Provided data START

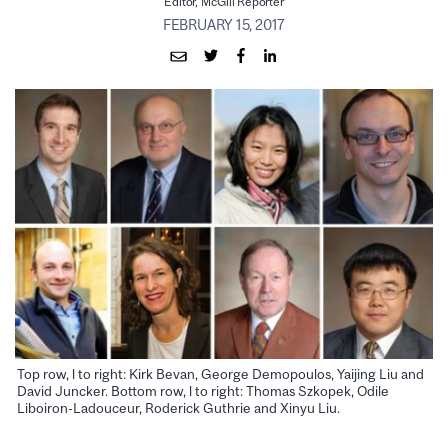
Editor, McGill Reporter
FEBRUARY 15, 2017
Top row, l to right: Kirk Bevan, George Demopoulos, Yaijing Liu and
David Juncker. Bottom row, l to right: Thomas Szkopek, Odile
Liboiron-Ladouceur, Roderick Guthrie and Xinyu Liu.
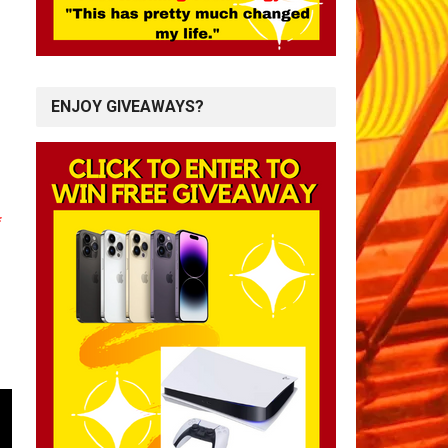
ENJOY GIVEAWAYS?
*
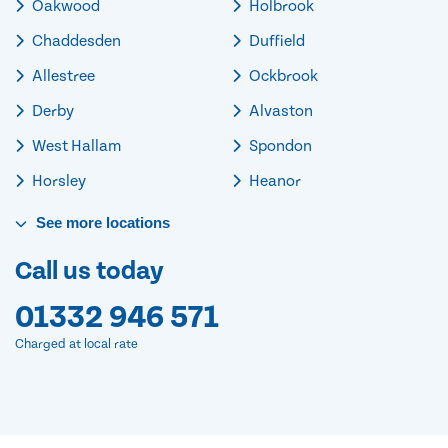
Oakwood
Holbrook
Chaddesden
Duffield
Allestree
Ockbrook
Derby
Alvaston
West Hallam
Spondon
Horsley
Heanor
See
more
locations
Call us today
01332 946 571
Charged at local rate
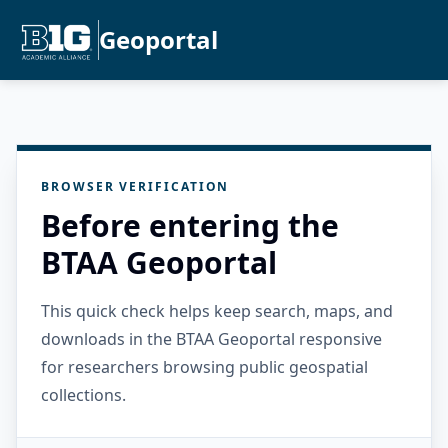
Geoportal
BROWSER VERIFICATION
Before entering the
BTAA Geoportal
This quick check helps keep search, maps, and
downloads in the BTAA Geoportal responsive
for researchers browsing public geospatial
collections.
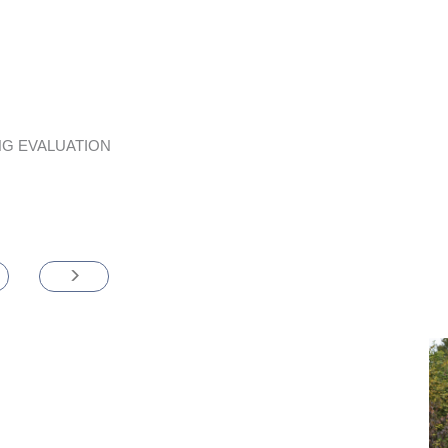
G EVALUATION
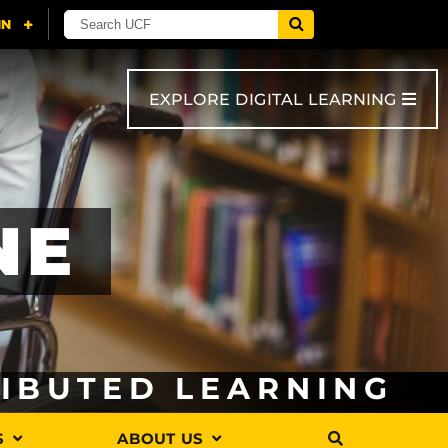
EXPLORE DIGITAL LEARNING
NE
RIBUTED LEARNING
S
ABOUT US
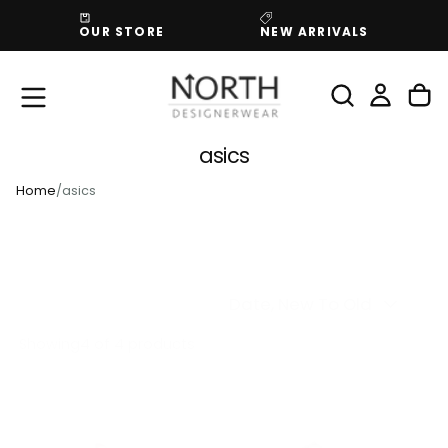
SKIP
OUR STORE
NEW ARRIVALS
TO
CONTENT
asics
Home
/
asics
Date, New To Old
Showing
4 of 4 products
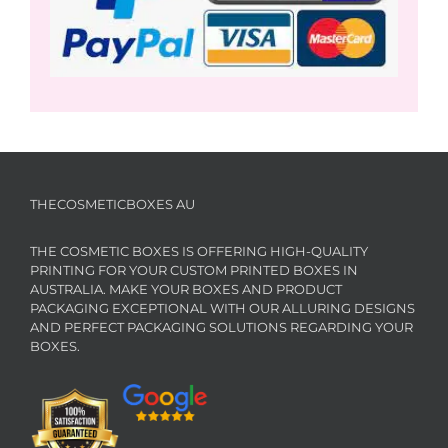
THECOSMETICBOXES AU
THE COSMETIC BOXES IS OFFERING HIGH-QUALITY
PRINTING FOR YOUR CUSTOM PRINTED BOXES IN
AUSTRALIA. MAKE YOUR BOXES AND PRODUCT
PACKAGING EXCEPTIONAL WITH OUR ALLURING DESIGNS
AND PERFECT PACKAGING SOLUTIONS REGARDING YOUR
BOXES.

Provided data END

▶ _Aim of the exercise_: For every line above that has "YOUR" in it, copy the line.

▶ _Response box_:
PRINTING FOR YOUR CUSTOM PRINTED BOXES IN
AUSTRALIA. MAKE YOUR BOXES AND PRODUCT
AND PERFECT PACKAGING SOLUTIONS REGARDING YOUR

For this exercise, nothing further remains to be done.